Officials question tipster's reliability

Woman claiming to have information on Ramsey case has history of making false reports

By (c) 2000
Camera Staff Writer, February 27, 2000

SAN LUIS OBISPO, Calif. — Sheriff's officials here say the woman claiming to have information critical to the JonBenét Ramsey murder case has a history of making false reports.

Among several alleged false claims, San Luis Obispo County sheriff officials said investigators spent hundreds of hours looking into the woman's claim in 1991 that she had been raped, which an investigation never confirmed.

In that case the woman gave specific information, naming a suspect. Deputies later verified that the person had been out of state at the time the crime was alleged to have taken place and could not have been involved.

"She has filed a number of reports with us and most of them have been determined to be unfounded," Deputy Sgt.
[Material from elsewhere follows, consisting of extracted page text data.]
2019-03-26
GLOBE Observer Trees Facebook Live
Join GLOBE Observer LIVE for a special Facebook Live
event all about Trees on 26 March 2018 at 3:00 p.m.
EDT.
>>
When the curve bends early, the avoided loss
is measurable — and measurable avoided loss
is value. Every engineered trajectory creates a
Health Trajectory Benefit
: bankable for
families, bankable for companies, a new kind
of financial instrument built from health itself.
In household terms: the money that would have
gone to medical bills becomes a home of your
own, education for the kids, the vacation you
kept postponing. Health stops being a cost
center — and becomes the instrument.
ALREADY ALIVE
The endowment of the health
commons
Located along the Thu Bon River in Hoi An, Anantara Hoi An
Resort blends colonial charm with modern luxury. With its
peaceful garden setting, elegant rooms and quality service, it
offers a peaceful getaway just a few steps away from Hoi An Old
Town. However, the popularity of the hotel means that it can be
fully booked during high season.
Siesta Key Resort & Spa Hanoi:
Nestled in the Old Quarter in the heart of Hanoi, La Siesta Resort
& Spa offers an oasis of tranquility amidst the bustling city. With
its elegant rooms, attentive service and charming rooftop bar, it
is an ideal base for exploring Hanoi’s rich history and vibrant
C.J. Bell said.

Deputies have been called to the witness' home, in a town west of San Luis Obispo, to respond to several harassing phone calls, two cases of suspicious circumstances and a burglary, according to local law enforcement officials.

Law enforcement officials say the victim may have made even more calls for service in which officers chose not to file reports

The woman made headlines in Colorado this week after giving a five-hour interview to Boulder police detectives Tuesday in which she described her own history of sexual abuse and its relationship to a possible sex ring that may have lead to 6-year-old JonBenét's death.
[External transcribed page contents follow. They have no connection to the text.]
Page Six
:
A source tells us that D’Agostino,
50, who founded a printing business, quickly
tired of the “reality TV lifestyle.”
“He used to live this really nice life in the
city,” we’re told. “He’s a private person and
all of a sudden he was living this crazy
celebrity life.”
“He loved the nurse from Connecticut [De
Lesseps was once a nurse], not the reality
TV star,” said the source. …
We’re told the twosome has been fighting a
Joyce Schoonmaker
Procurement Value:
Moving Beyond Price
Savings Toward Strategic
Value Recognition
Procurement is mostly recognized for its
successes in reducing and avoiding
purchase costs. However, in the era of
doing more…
Early on in their investigation, Boulder police pursued the possibility that JonBenét had been sexually abused prior to the night of her murder. Search warrant affidavits indicated they searched the Ramsey household for evidence of pornography, but found no such evidence.
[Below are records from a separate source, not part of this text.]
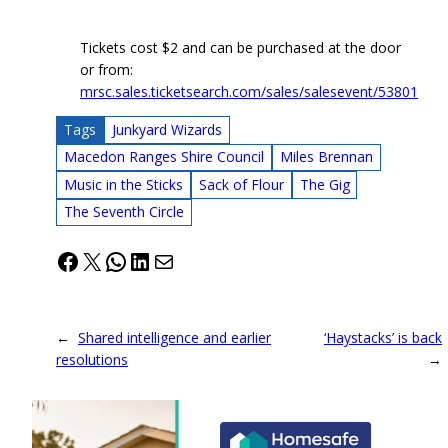
Tickets cost $2 and can be purchased at the door
or from:
mrsc.sales.ticketsearch.com/sales/salesevent/53801
Tags
Junkyard Wizards
Macedon Ranges Shire Council
Miles Brennan
Music in the Sticks
Sack of Flour
The Gig
The Seventh Circle
Facebook
X
WhatsApp
LinkedIn
Mail
←
Shared intelligence and earlier
‘Haystacks’ is back
resolutions
→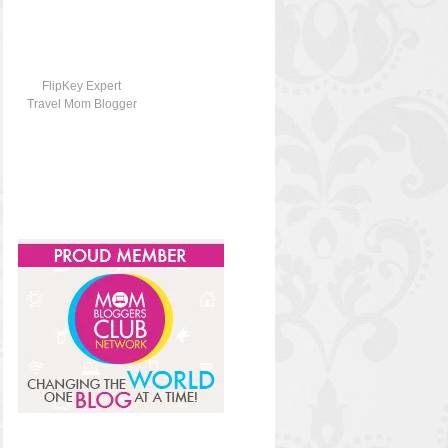
FlipKey Expert
Travel Mom Blogger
Although Boulder police detectives noted credibility problems in the woman's statements, Boulder County District Attorney Alex Hunter

pushed for a full investigation, saying witnesses who may have memory problems from past abuse should not automatically be discounted.

The FBI also has interviewed the woman, who is now in hiding.

The woman's therapist, Mary Bienkowski, stands behind her client's statements, saying police need to investigate the claims to determine their legitimacy. Bienkowski has declined to respond to Boulder police detectives' repeated requests for interviews.

Boulder Police Chief Mark Beckner

said Saturday three detectives are still working on verifying the woman's information. He declined to comment further, saying too much information about the investigation has already been made public.

Boulder attorney Lee Hill, who represents the woman, said his client acknowledges making reports to local authorities that have not been followed up. But the woman denies that her reports were false, Hill said.

She could not be reached for comment Saturday.

"They have refused to believe her," Hill said of California law enforcement officials. "This is part of the reason she is seeking a more objective law enforcement agency's review."

Hill also responded to one San Luis Obispo deputy's remark that the woman is considered a "fruit loop" by officers here.

"What they said is absolutely offensive," Hill said. "That underlines the problem with that law enforcement agency."

Hill said part of the woman's troubles stem from the fact that "some of the people that she complains of have a lot of power and influence.